Brian Burgit recommends a wet and wild day hike. Looks great.
Falls Trail: difficult hiking
The full loop of this trail is 7.2 miles if hiking both the upper and lower sections. To see most of the waterfalls, a 3.2-mile loop can be taken by going on Highland Trail and the Glen Leigh and Ganoga Glen sides of the trail.
The trails follow along 21 beautiful waterfalls ranging in heights from 11-feet to 94-feet. The scenery is well worth the effort, however, the terrain is rocky, can be slippery, and descends steeply on both the Ganoga and Glen Leigh sides.
The Falls Trail is closed in the winter except for properly equipped ice climbers and hikers.
details – Pennsylvania State Parks – Ricketts Glen Trails – PA DCNR
2 Replies to “Falls Trail, Ricketts Glen, Pennsylvania”
I heartily recommend this hike to anyone able to handle the grade! Basically, if you hike the triangular area, with the spur I describe below, it’s about 3.5 miles (7 if hiking the whole thing from Route 118).
I recommend doing it like this:
-Start from the Lake Rose parking lot.
– Follow the Highland Trail, enjoying Midway Crevasse enroute (great group-photo spot).
– Do down Glen Leigh.
– At Waters Meet, continue downstream to see the three waterfalls shortly below; then reverse back to Waters Meet.
[Unofficial information I’m not personally recommending: at the third (most downstream) fall of these three, Murray Reynolds, folks often jump off the cliff by the trail into the splash pool below the fall. Be sure to check the pool first to make sure there are no obstacles there, such as a sunken log.]
– Climb up Ganoga Glen, returning to your starting point.
The triangular hike I’ve just described basically amounts to a one-mile downhill, a one-mile uphill, and about 1 1/2 miles of basically level walking.
Please be sure also to visit Adams Fall (just downstream of Route 118): IMHO this is the prettiest fall in the park! 🙂
And there’s yet another fall underneath the highway bridge.
If you’ve done all the above, you’ll see all 24 waterfalls!
(There’s also usually a one-foot-high mini fall in a small grotto on the left just as you’re leaving the Lake Rose parking lot.)
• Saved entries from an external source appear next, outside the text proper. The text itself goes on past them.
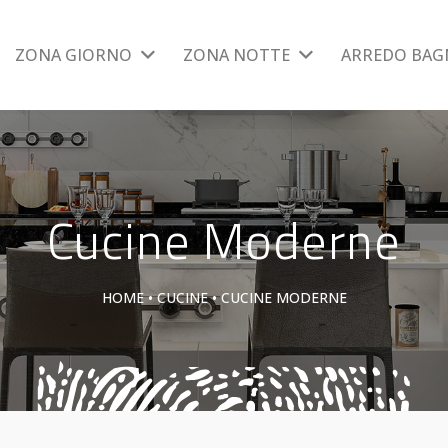
ZONA GIORNO
ZONA NOTTE
ARREDO BA
Cucine Moderne
HOME
•
CUCINE
•
CUCINE MODERNE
(And for those who can’t handle the main slopes, there’s a side trail to Ganoga Fall (at 94′, the highest) if from Lake Rose you take the Ganoga Glen Trail, bear right onto the Beaver Dam Trail, and then take the next left turn. )
Thanks for the tips, Bruce.
I hope to get there over the next couple of years. (Missed my chance in 2007, darn it.)